Record extracts>
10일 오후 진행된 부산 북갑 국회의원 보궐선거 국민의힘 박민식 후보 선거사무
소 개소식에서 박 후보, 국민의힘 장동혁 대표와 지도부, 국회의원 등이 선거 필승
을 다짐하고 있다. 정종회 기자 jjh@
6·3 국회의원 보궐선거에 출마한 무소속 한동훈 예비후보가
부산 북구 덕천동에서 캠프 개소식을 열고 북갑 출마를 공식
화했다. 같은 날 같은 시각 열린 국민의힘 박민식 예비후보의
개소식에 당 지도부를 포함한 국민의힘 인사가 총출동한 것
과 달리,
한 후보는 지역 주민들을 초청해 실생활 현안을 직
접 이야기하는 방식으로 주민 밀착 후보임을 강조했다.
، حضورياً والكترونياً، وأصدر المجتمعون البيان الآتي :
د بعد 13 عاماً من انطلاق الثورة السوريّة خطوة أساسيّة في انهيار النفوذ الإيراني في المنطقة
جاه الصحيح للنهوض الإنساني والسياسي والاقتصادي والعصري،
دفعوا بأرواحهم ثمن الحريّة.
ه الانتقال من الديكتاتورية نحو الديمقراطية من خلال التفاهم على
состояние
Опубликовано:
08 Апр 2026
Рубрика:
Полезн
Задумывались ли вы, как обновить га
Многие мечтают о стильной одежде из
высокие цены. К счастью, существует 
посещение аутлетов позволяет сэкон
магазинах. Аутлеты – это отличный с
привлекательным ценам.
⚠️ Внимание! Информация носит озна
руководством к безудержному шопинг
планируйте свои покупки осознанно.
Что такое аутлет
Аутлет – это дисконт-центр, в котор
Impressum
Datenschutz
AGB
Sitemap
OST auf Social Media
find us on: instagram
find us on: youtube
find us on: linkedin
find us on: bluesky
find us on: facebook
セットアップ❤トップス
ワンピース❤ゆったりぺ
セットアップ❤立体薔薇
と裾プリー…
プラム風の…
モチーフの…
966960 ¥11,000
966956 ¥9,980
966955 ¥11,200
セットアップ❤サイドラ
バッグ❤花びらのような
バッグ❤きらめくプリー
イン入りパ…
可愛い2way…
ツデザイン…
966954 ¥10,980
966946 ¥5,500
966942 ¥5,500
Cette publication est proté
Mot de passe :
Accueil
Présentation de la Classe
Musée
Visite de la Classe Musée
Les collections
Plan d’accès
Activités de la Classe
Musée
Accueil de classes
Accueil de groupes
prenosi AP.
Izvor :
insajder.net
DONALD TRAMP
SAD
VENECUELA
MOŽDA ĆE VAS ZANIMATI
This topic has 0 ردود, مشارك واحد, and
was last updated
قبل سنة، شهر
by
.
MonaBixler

Exercise prompt>
Working from the material above, retype exactly the lines from the one with "Многие мечтают о стильной одежде из" through the one with "This topic has 0 ردود, مشارك واحد, and", both included, and only those lines.

Solution>
Многие мечтают о стильной одежде из
высокие цены. К счастью, существует 
посещение аутлетов позволяет сэкон
магазинах. Аутлеты – это отличный с
привлекательным ценам.
⚠️ Внимание! Информация носит озна
руководством к безудержному шопинг
планируйте свои покупки осознанно.
Что такое аутлет
Аутлет – это дисконт-центр, в котор
Impressum
Datenschutz
AGB
Sitemap
OST auf Social Media
find us on: instagram
find us on: youtube
find us on: linkedin
find us on: bluesky
find us on: facebook
セットアップ❤トップス
ワンピース❤ゆったりぺ
セットアップ❤立体薔薇
と裾プリー…
プラム風の…
モチーフの…
966960 ¥11,000
966956 ¥9,980
966955 ¥11,200
セットアップ❤サイドラ
バッグ❤花びらのような
バッグ❤きらめくプリー
イン入りパ…
可愛い2way…
ツデザイン…
966954 ¥10,980
966946 ¥5,500
966942 ¥5,500
Cette publication est proté
Mot de passe :
Accueil
Présentation de la Classe
Musée
Visite de la Classe Musée
Les collections
Plan d’accès
Activités de la Classe
Musée
Accueil de classes
Accueil de groupes
prenosi AP.
Izvor :
insajder.net
DONALD TRAMP
SAD
VENECUELA
MOŽDA ĆE VAS ZANIMATI
This topic has 0 ردود, مشارك واحد, and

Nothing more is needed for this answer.